Al Batt: Eat something closer to you
Published 9:20 am Tuesday, June 17, 2014
Echoes from the Loafers’ Club Meeting:
You are long on appetite and short on manners. Pass the mashed potatoes.
No.
Please pass the mashed potatoes.
Eat something closer to you.
Driving by the Bruces
I have two wonderful neighbors — both named Bruce — who live across the road from each other. Whenever I pass their driveways, thoughts occur to me, such as: We should never mistake vanity for culture.
The cafe chronicles
I was in a small-town cafe in North Dakota. I wrote down my order and bussed my own table. I hoped to make employee of the month and get the coveted parking place.
The server growled that bacon, eggs, and hash browns would go to the highest bidder.
The ruminants were seated at their favorite table.
“If I say it, you can believe it,” was said in all capital letters by the one most likely prone to telling falsehoods. He had one of those beards that grew so wild that I couldn’t help but do a visual search to see if something was peering out of it.
A couple of experienced women sat down at the next table.
One said, “This is my favorite restaurant. I almost always sit at this table. I come here all the time. I’d come here even more often if the food wasn’t so terrible.”
In the neighborhood
The neighbor didn’t have a telephone. He didn’t believe in having a lot of things that cost money. If someone needed to call him, he’d share my phone number. It worked. Any time someone called me and left a message for my neighbor, I’d send my neighbor a letter.
Car talk
A friend, Bruce Aird of Lake Forest, Calif., and I were talking about a certain kind of car. It’s a popular car that you’d recognize if I said the name, but I’m going to spare the car the embarrassment. It probably has a family who doesn’t need to read such things. Bruce described it as a car that should be sold only in pairs and each should come with a hitch so that it could tow the other when it stopped running.
I was the sorriest
I was walking behind three friends from England as we strolled around Vienna. They exemplified the famed English politeness, apologizing quickly for any possible infraction of manners.
I blurted out, “I’m sorry.”
They asked a collective, “Why are you sorry?”
I replied, “Because I’m behind you.”
“Why should that make you sorry?” they asked as a group.

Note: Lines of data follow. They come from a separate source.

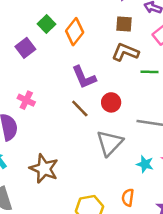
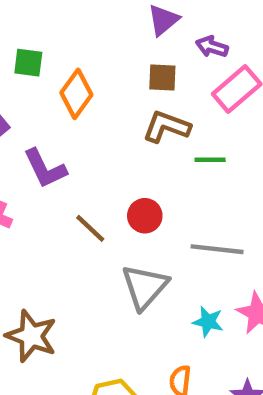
green square: (46, 24) -> (28, 63), moved, turned -36
purple L-shape: (84, 77) -> (45, 169), moved

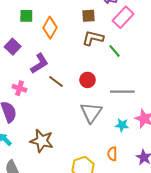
green line: (210, 160) -> (115, 51), turned 56
purple L-shape: (45, 169) -> (39, 63), turned -90
brown line: (90, 228) -> (56, 81), moved

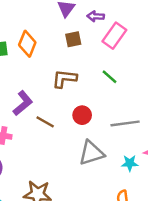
orange diamond: (50, 28) -> (27, 44), moved
brown L-shape: (93, 38) -> (64, 79), moved
gray triangle: (91, 112) -> (91, 153), turned 45

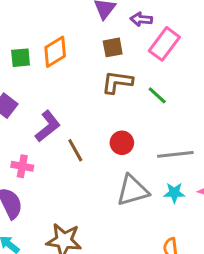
orange diamond: (27, 44) -> (55, 52), turned 35
brown L-shape: (64, 79) -> (117, 82), moved
brown line: (45, 122) -> (75, 150), turned 30
cyan star: (130, 163) -> (174, 193), moved

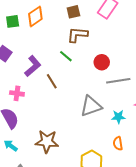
green line: (157, 95) -> (66, 56), moved
red circle: (122, 143) -> (102, 62), moved
cyan star: (174, 193) -> (118, 117), moved

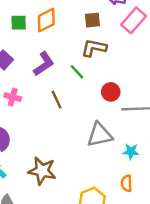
red circle: (102, 62) -> (111, 92), moved
purple L-shape: (33, 66) -> (44, 64), moved
pink cross: (17, 93) -> (13, 97), moved

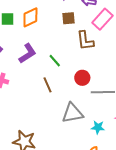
brown L-shape: (94, 48) -> (85, 41), moved, turned -110
brown line: (57, 100) -> (48, 85), moved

I explained that I was sorry because I’d have liked to have been in front of them.
They were sorry they had asked.
A week later, I was headed home from Carrington, N.D. Traffic was moving along at a brisk pace when suddenly it came to a complete halt about 30 miles north of Minneapolis. We creeped and beeped for a many miles. I wished I could have walked on ahead. Childish doofuses changed lanes with every three cars they managed to squeeze by, zigzagging their way to their destinations. I tried not to judge them. I imagined them apologizing each time they made a move. I wished good things for them and their blessed offspring. I try not to growl about traffic. There might be an accident ahead of me. If I complained, I’d feel like a complete jerk when I saw an ambulance.
Spectacles
I stopped at the eyeglasses place to have my cheaters adjusted. They were irritating my nose, chewing into the flesh on both sides.
I explained my problem to the nice person working there.
She thought she’d be able to solve my predicament posthaste.
She fussed with them some before asking, “Is this the same head you had when you purchased the glasses?”
Lemon bar
I devoured a lemon bar at a feed near Melville, N.D. Lemon bars are good and this one was particularly so. It had a plethora of powdered sugar. So much, that with each bite, powdered sugar filled the air. It looked like snow flurries in June. That’s why I was on The Weather Channel.
Did you know?
Canada’s population is about 11 percent of that of the US.
Nature notes
“Do any birds hibernate?” Not really, but the common poorwill slows its metabolic rate and drops its body temperature, going into a hibernation-like state known as torpor. In periods of cold weather, a poorwill may stay in torpor for several weeks, which allows the bird to go without food when insect prey is unavailable.
Meeting adjourned
“Forgiveness is the economy of the heart. Forgiveness saves the expense of anger, the cost of hatred, the waste of spirits.”—Hannah More.